# Creation mp3's



## Ravens (May 21, 2007)

Does anyone have any recommended speakers or mp3's (from sermonaudio or elsewhere) which deal with creation, evolution, and the science thereof, etc.? 

Any time I type in those various subjects, I get 30 pages of Hovind, Ham, and Whitcomb, and maybe I'm just jumping the gun, but I've always been leery of them.

I don't need "convinced", I'm a 6-day young earther.
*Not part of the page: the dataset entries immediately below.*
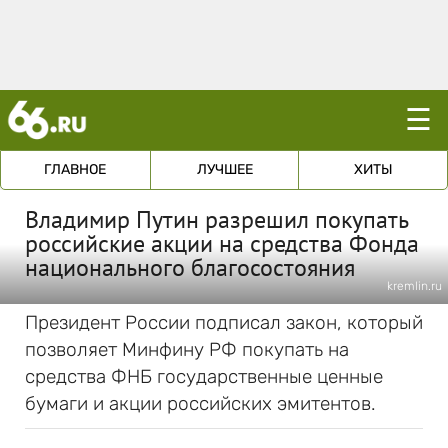
☰
ГЛАВНОЕ
ЛУЧШЕЕ
ХИТЫ
Владимир Путин разрешил покупать
российские акции на средства Фонда
национального благосостояния
kremlin.ru
Президент России подписал закон, который
позволяет Минфину РФ покупать на
средства ФНБ государственные ценные
бумаги и акции российских эмитентов.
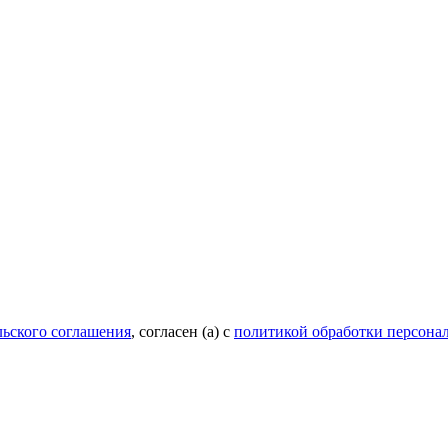
льского соглашения
, согласен (а) с
политикой обработки персона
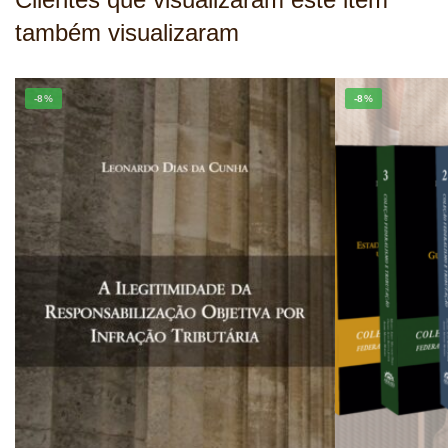
também visualizaram
-8%
-8%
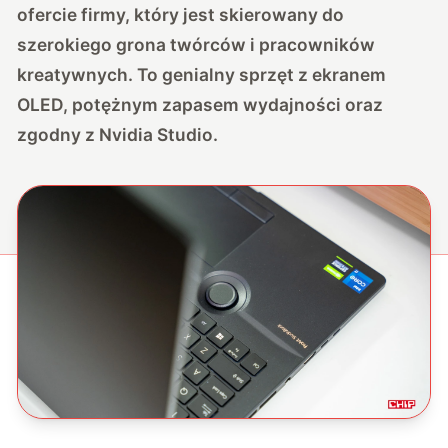
ofercie firmy, który jest skierowany do
szerokiego grona twórców i pracowników
kreatywnych. To genialny sprzęt z ekranem
OLED, potężnym zapasem wydajności oraz
zgodny z Nvidia Studio.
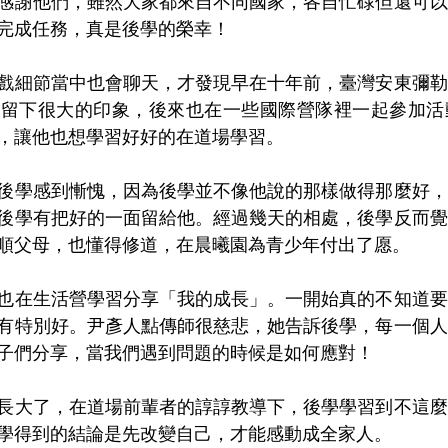
感謝他們，雖然大家都來自不同國家，各自忙碌但還可以
完成任務，真是後學的榮幸！
戲細節當中也會聊天，才發現早在十年前，臺灣安東彌勒
他留下很大的印象，後來也在一些國際營隊裡一起參加活
，讓他也想學習好好的在道場學習。
後學感到慚愧，因為後學並不像他說的那樣做得那麼好，
後學有把好的一面留給他。經過幾天的相處，後學反而覺
順父母，也懂得修道，在晨曦園為青少年付出了愿。
也在生活營學習分享「我的成長」。一開始真的不知道要
有特別好。尹彥人點傳師很慈悲，她告訴後學，每一個人
子們分享，當我們遇到問題的時候是如何應對！
長大了，在道場前輩者的諄諄教導下，後學學習到不這麼
學得到的結論是先改變自己，才能感動成全家人。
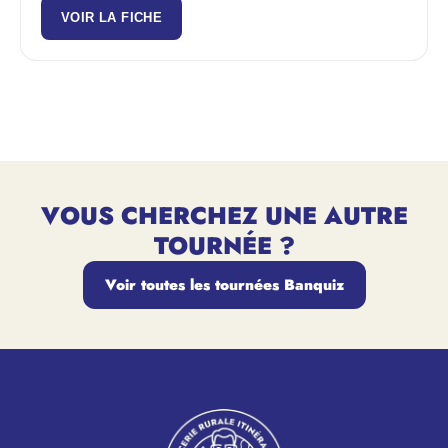
VOIR LA FICHE
VOUS CHERCHEZ UNE AUTRE
TOURNÉE ?
Voir toutes les tournées Banquiz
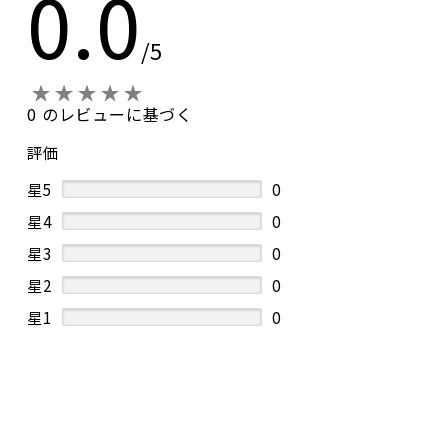
0.0
ギフト箱に包装を行った上でお届け致します。
続けて「ギフトラッピング:有料（BOX1本～3
本）」の記載がございますが、
/5
こちらの「青森りんごスパークリング甘辛２本セッ
ト」は無料で対応可能となっております。
商品によっては有料、又はお受け出来かねる場合が
0 のレビューに基づく
ございます。
評価
他にもご不明な点がございましたらお問合せ下さ
星5
0
い。
星4
0
サンマモルワイナリー
2024-04-14 01:25:43
星3
0
星2
0
星1
0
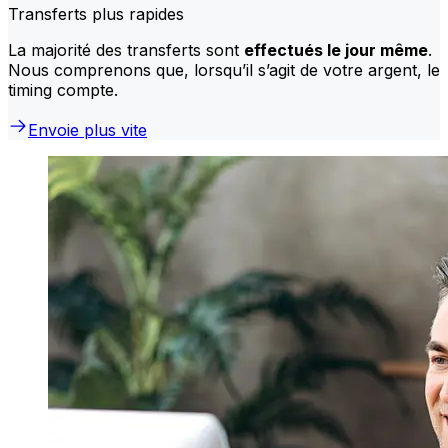
Transferts plus rapides
La majorité des transferts sont
effectués le jour même
.
Nous comprenons que, lorsqu’il s’agit de votre argent, le
timing compte.
Envoie plus vite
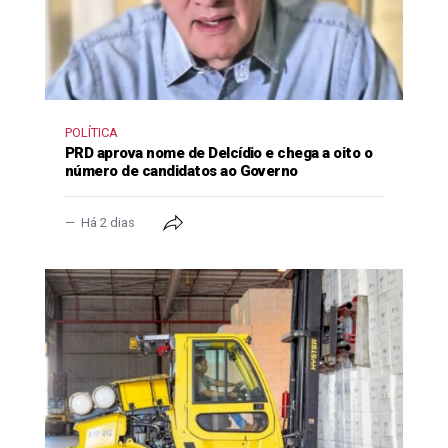
POLÍTICA
PRD aprova nome de Delcídio e chega a oito o
número de candidatos ao Governo
Há 2 dias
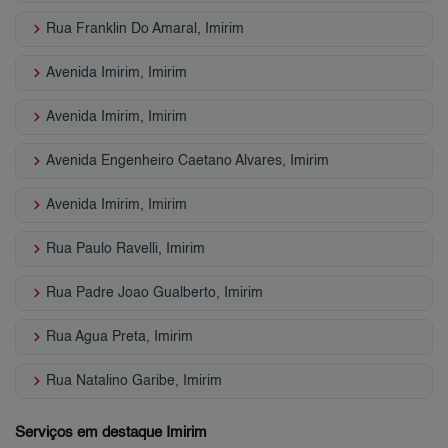
keyboard_arrow_right
Rua Franklin Do Amaral, Imirim
keyboard_arrow_right
Avenida Imirim, Imirim
keyboard_arrow_right
Avenida Imirim, Imirim
keyboard_arrow_right
Avenida Engenheiro Caetano Alvares, Imirim
keyboard_arrow_right
Avenida Imirim, Imirim
keyboard_arrow_right
Rua Paulo Ravelli, Imirim
keyboard_arrow_right
Rua Padre Joao Gualberto, Imirim
keyboard_arrow_right
Rua Agua Preta, Imirim
keyboard_arrow_right
Rua Natalino Garibe, Imirim
Serviços em destaque Imirim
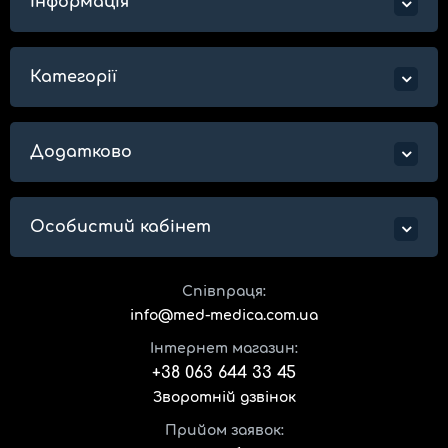
Інформація
Категорії
Додатково
Особистий кабінет
Співпраця:
info@med-medica.com.ua
Інтернет магазин:
+38 063 644 33 45
Зворотній дзвінок
Прийом заявок:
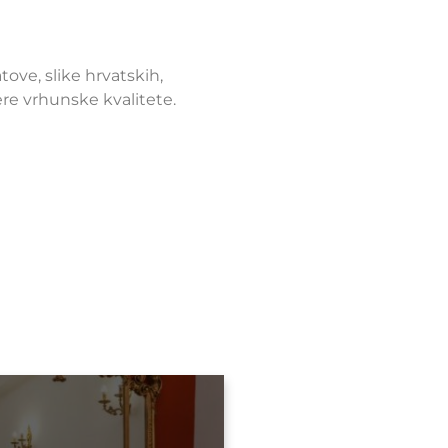
tove, slike hrvatskih,
tere vrhunske kvalitete.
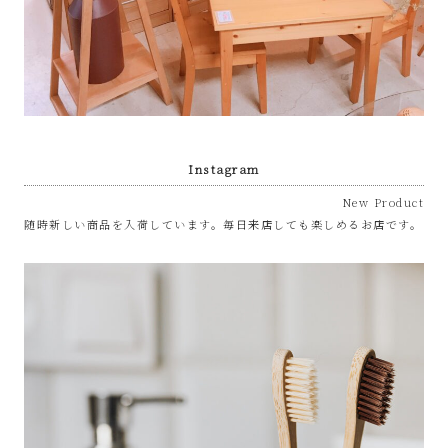
Instagram
New Product
随時新しい商品を入荷しています。毎日来店しても楽しめるお店です。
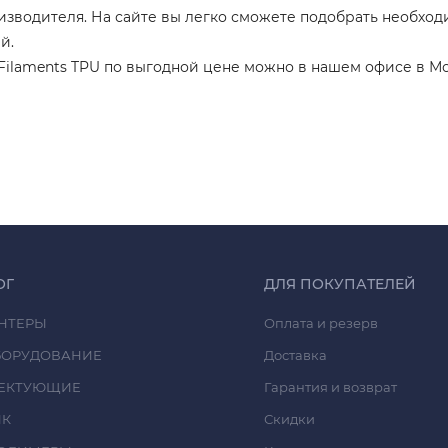
зводителя. На сайте вы легко сможете подобрать необход
й.
 Filaments TPU по выгодной цене можно в нашем офисе в М
ОГ
ДЛЯ ПОКУПАТЕЛЕЙ
НТЕРЫ
Оплата и резерв
БОРУДОВАНИЕ
Доставка
ЕКТУЮЩИЕ
Гарантия и возврат
ИК
Скидки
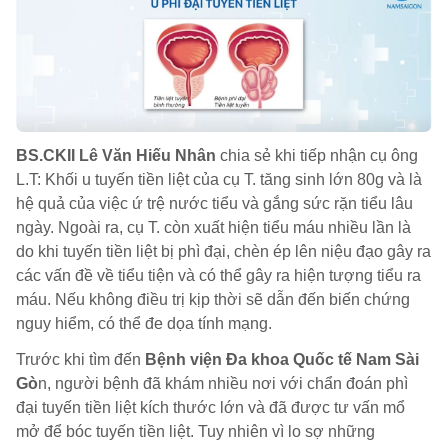
BS.CKII Lê Văn Hiếu Nhân
chia sẻ khi tiếp nhận cụ ông
L.T: Khối u tuyến tiền liệt của cụ T. tăng sinh lớn 80g và là
hệ quả của việc ứ trệ nước tiểu và gắng sức rặn tiểu lâu
ngày. Ngoài ra, cụ T. còn xuất hiện tiểu máu nhiều lần là
do khi tuyến tiền liệt bị phì đại, chèn ép lên niệu đạo gây ra
các vấn đề về tiểu tiện và có thể gây ra hiện tượng tiểu ra
máu. Nếu không điều trị kịp thời sẽ dẫn đến biến chứng
nguy hiểm, có thể đe dọa tính mạng.
Trước khi tìm đến
Bệnh viện Đa khoa Quốc tế Nam Sài
Gò
n, người bệnh đã khám nhiều nơi với chẩn đoán phì
đại tuyến tiền liệt kích thước lớn và đã được tư vấn mổ
mở để bóc tuyến tiền liệt. Tuy nhiên vì lo sợ những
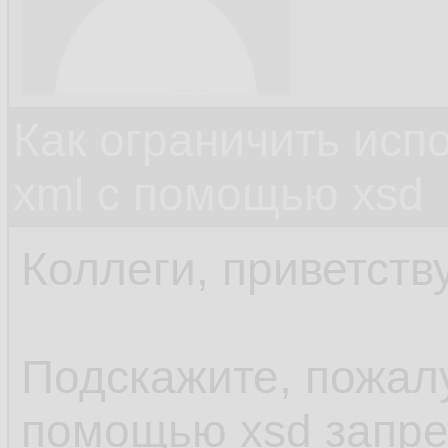
Как ограничить исп
xml c помощью xsd
Коллеги, приветств
Подскажите, пожалу
помощью xsd запре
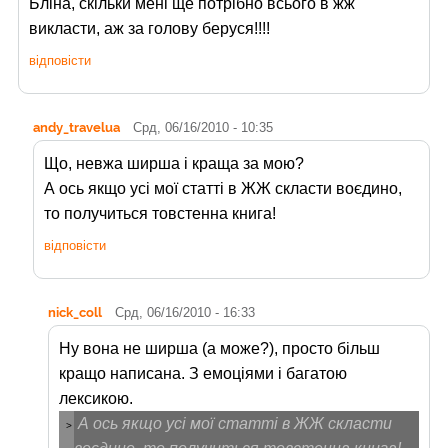
Бліна, скільки мені ще потрібно всього в жж
викласти, аж за голову беруся!!!!
відповісти
andy_travelua
Срд, 06/16/2010 - 10:35
Що, невжа ширша і краща за мою?
А ось якщо усі мої статті в ЖЖ скласти воєдино,
то получиться товстенна книга!
відповісти
nick_coll
Срд, 06/16/2010 - 16:33
Ну вона не ширша (а може?), просто більш
кращо написана. З емоціями і багатою
лексикою.
А ось якщо усі мої статті в ЖЖ скласти
>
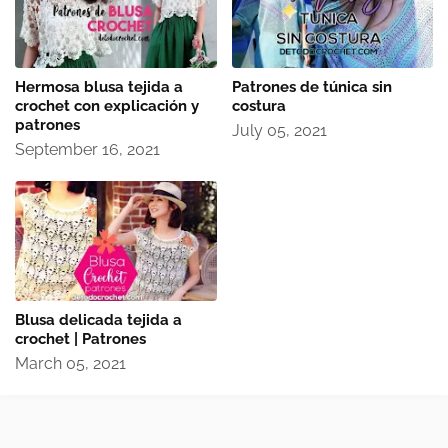
Hermosa blusa tejida a
Patrones de túnica sin
crochet con explicación y
costura
patrones
July 05, 2021
September 16, 2021
Blusa delicada tejida a
crochet | Patrones
March 05, 2021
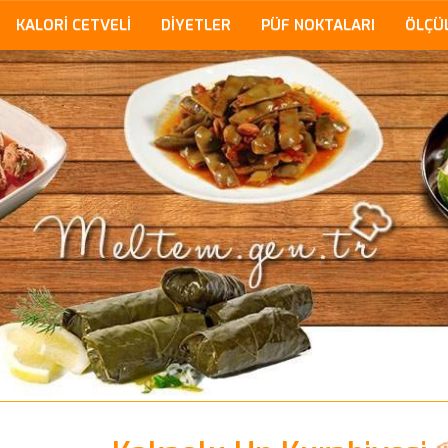
KALORİ CETVELİ
DİYETLER
PÜF NOKTALARI
ÖLÇÜ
I just have ample time to listen to stuff while I'm at work, and want something interesting and reliable on this topic.


----------



## Answerman (May 21, 2007)

I used to know a link to a 4 part MP3 series that Greg Bahnsen did on evolution but it is not working anymore, but I still have them and can send them to you if you U2U me.

I like the A. E. Wilder-Smith lectures at this site (he has a great British accent):

http://www.wildersmith.org/library.htm

You can also get some Philip Johnson Lectures here:

http://www.veritas.org/3.0_media/presenters/80

Here are some lectures by Don Patton that I really liked, he is a Geologist from Texas and does an excellent job of contrasting an evolutionary old earth model with a creationist young earth/flood model. He uses an antagonistic witness approach in his lectures, which gives you plenty of quotes from evolutionists admitting the deficiencies in their theory. My favorite lectures were the fossil record, record of the rocks and the debate. The site that hosts his lectures are a little wacked-out (I think they are Church of Christ/Baptismal regeneration types and Arminian) but I think you will find lots of relevant facts highlighted in his lectures.

http://www.bible.ca/tracks/videos-quotes.htm

Here is one that I just found recently on creation subjects:

http://www.nwcreation.net/audio/

Here are some sites that I think have some good material as well:

www.rctr.org
www.apollos.ws
www.cmfnow.com
www.radioapologia.com

Hope this helps.


----------



## Answerman (May 23, 2007)

At ICR's radio page you can download all of their programs.

http://www.icr.org/radio/

and ID the Future also has dowloadable programs.

http://intelligentdesign.podomatic.com/


----------